(Document structure recognition data)
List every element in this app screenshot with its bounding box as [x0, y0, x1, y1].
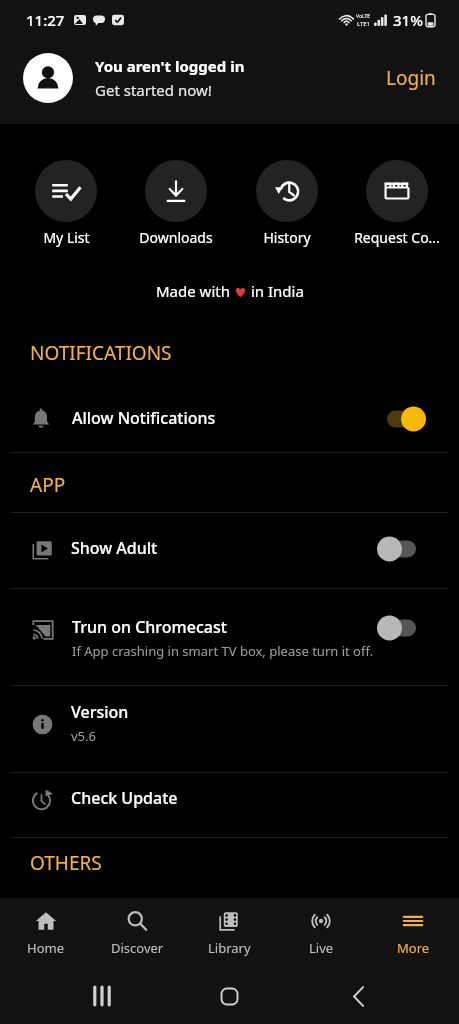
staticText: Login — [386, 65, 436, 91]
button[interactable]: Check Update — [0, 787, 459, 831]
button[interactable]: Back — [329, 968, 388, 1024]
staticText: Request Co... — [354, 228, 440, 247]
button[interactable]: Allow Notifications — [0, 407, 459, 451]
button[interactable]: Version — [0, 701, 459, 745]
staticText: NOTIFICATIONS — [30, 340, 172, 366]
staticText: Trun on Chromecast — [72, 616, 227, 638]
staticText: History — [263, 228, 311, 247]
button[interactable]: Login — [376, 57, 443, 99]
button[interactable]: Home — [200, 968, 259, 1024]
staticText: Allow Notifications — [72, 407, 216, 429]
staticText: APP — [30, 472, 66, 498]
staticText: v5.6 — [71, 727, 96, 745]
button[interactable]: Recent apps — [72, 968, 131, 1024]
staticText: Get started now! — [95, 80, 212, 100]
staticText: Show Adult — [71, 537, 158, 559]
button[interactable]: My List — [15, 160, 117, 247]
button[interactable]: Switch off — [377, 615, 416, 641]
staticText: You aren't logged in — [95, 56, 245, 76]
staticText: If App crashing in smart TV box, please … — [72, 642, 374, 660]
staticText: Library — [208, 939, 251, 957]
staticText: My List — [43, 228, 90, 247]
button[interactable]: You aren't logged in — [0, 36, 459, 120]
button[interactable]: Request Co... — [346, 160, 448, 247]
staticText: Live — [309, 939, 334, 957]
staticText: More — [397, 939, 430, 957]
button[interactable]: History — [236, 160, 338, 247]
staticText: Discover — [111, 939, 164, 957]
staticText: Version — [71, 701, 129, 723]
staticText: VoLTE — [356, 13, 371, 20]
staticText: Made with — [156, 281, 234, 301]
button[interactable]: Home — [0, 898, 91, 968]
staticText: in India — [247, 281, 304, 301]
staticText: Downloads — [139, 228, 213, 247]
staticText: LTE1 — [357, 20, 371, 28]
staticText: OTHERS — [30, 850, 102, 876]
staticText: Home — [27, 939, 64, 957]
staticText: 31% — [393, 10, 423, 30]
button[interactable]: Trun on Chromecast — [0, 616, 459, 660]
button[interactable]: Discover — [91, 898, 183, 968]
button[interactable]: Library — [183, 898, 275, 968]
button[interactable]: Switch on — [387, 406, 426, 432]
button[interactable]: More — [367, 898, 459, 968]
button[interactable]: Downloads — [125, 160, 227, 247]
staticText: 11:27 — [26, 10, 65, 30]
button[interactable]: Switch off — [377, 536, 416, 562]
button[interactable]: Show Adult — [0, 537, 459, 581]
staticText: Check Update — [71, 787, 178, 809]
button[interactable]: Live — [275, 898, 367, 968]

### TASK DETAILS
Would you copy out each line of the records above where the word "Login" occurs?

### WORKED SOLUTION
staticText: Login — [386, 65, 436, 91]
button[interactable]: Login — [376, 57, 443, 99]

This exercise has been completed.